Required action
Up to and including the final line, retype each line of the records below, starting with the one that contains "Fiorentino l’uomo che".

Material provided

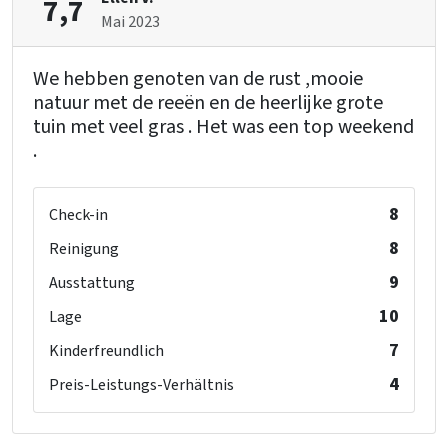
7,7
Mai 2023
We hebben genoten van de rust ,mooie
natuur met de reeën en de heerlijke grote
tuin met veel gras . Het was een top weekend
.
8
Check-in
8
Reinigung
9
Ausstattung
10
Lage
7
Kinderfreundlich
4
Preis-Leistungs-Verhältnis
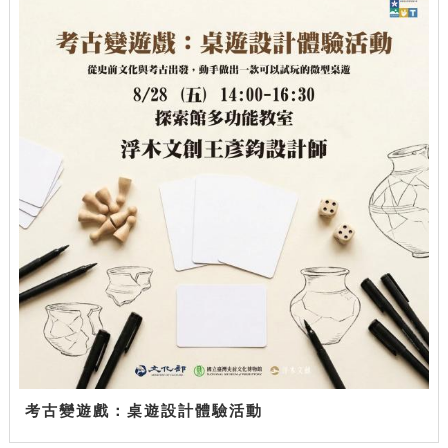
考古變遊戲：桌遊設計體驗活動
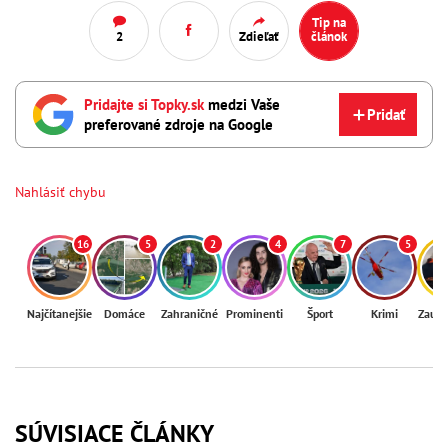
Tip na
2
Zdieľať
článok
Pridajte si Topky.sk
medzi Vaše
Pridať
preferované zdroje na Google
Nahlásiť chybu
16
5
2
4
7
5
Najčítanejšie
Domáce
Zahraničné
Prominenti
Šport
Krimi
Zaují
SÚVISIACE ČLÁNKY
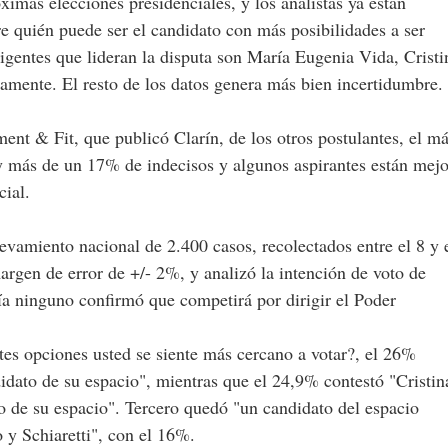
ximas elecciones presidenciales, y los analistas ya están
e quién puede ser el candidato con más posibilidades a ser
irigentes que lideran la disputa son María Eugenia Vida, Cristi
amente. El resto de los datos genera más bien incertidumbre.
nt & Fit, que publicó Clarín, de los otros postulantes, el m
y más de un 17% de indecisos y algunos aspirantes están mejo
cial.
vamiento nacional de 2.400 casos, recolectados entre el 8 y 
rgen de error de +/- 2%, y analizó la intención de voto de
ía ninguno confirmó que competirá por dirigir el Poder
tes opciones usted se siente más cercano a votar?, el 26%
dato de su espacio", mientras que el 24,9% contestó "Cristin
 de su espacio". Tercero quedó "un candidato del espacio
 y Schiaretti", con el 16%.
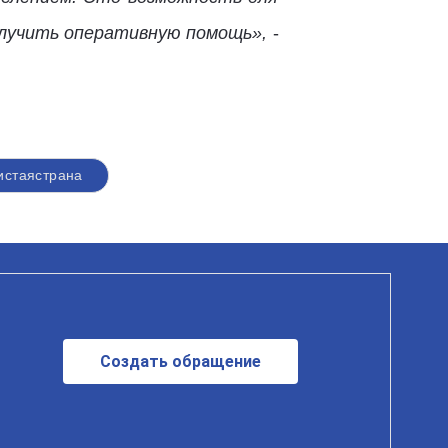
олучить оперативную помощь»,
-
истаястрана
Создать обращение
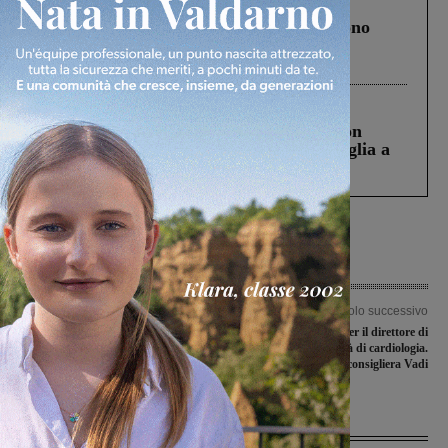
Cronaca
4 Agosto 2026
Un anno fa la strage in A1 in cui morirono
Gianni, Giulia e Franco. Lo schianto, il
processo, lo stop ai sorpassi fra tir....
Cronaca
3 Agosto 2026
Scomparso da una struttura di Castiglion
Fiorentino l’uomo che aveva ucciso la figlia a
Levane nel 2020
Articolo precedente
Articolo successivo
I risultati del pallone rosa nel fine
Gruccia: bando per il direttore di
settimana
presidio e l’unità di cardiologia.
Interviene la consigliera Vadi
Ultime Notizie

Answer to the problem
Fiorentino l’uomo che aveva ucciso la figlia a
Levane nel 2020
Articolo precedente
Articolo successivo
I risultati del pallone rosa nel fine
Gruccia: bando per il direttore di
settimana
presidio e l’unità di cardiologia.
Interviene la consigliera Vadi
Ultime Notizie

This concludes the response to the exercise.